50 + ssh ubuntu 12.04 slaves.
We can run for about 2 days and then the system basically becomes unresponsive and needs to be restarted.
Everything was going fine for many months at version 1.5.46 but once we went to 1.5.66 or 1.5.68 we begin to see too many open files exceptions until jenkins needed a restart. Attached are the stack traces. I didn't choose a specific component because I wasn't sure which component to log it against. I also don't see any existing open issues that match this. Hope opening this was valid.
I've attached a list of all files opened (using lsof) by jenkins as well as the jenkins log containing the stack traces.
I only included a couple of the stack traces because I have a feeling the output of lsof may be more illuminating.
Happy to provide anything more you need. This is one of my first defects so I hope I'm giving enough detail without it already being a known issue.

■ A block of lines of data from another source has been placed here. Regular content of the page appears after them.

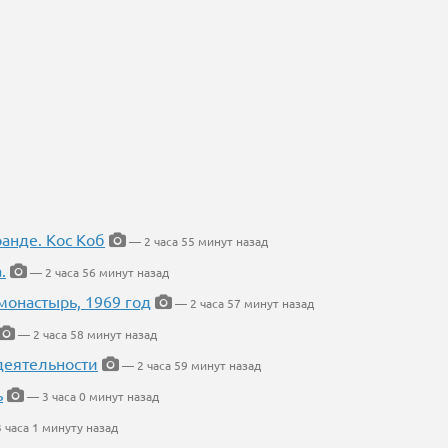
ранде. Кос Коб
— 2 часа 55 минут назад
.
— 2 часа 56 минут назад
онастырь, 1969 год
— 2 часа 57 минут назад
— 2 часа 58 минут назад
деятельности
— 2 часа 59 минут назад
ь
— 3 часа 0 минут назад
 часа 1 минуту назад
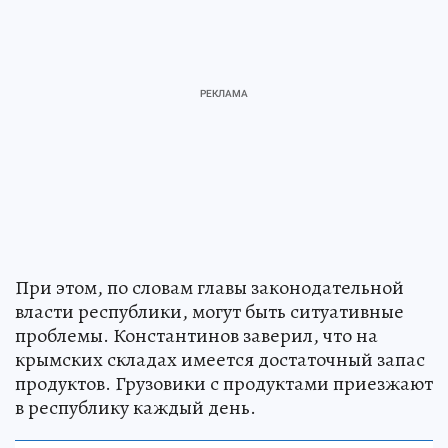
При этом, по словам главы законодательной
власти республики, могут быть ситуативные
проблемы. Константинов заверил, что на
крымских складах имеется достаточный запас
продуктов. Грузовики с продуктами приезжают
в республику каждый день.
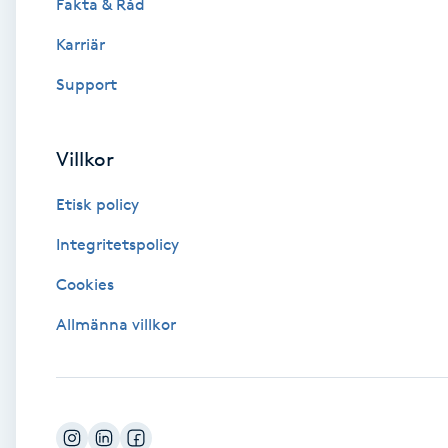
Fakta & Råd
Fotsvamp
Karriär
Fotvård
Support
Fransar
Villkor
Fransborttagning
Etisk policy
Integritetspolicy
Fransfärgning
Cookies
Fransförlängning
Allmänna villkor
Fransförlängning Megavolym
Fransförlängning Volym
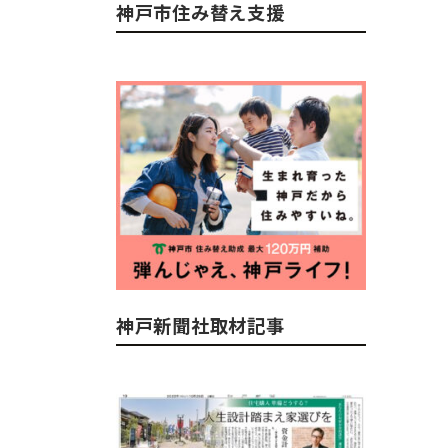
神戸市住み替え支援
神戸新聞社取材記事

We did an experiment where we repeatedly ran the jenkins cli with the option to set a build description. We did this because our jenkins jobs utilize it heavily and we were suspicious it might be related. For every jenkins cli command executed generated another open file reference that doesn't appear to get closed.
It corresponds to entries in lsof like this:
java 1230 jenkins 3772u sock 0,7 0t0 53062 can't identify protocol
It doesn't look like this files are ever getting closed. If you look in that lsof file you'll see roughly 11,000 lines just like the one above.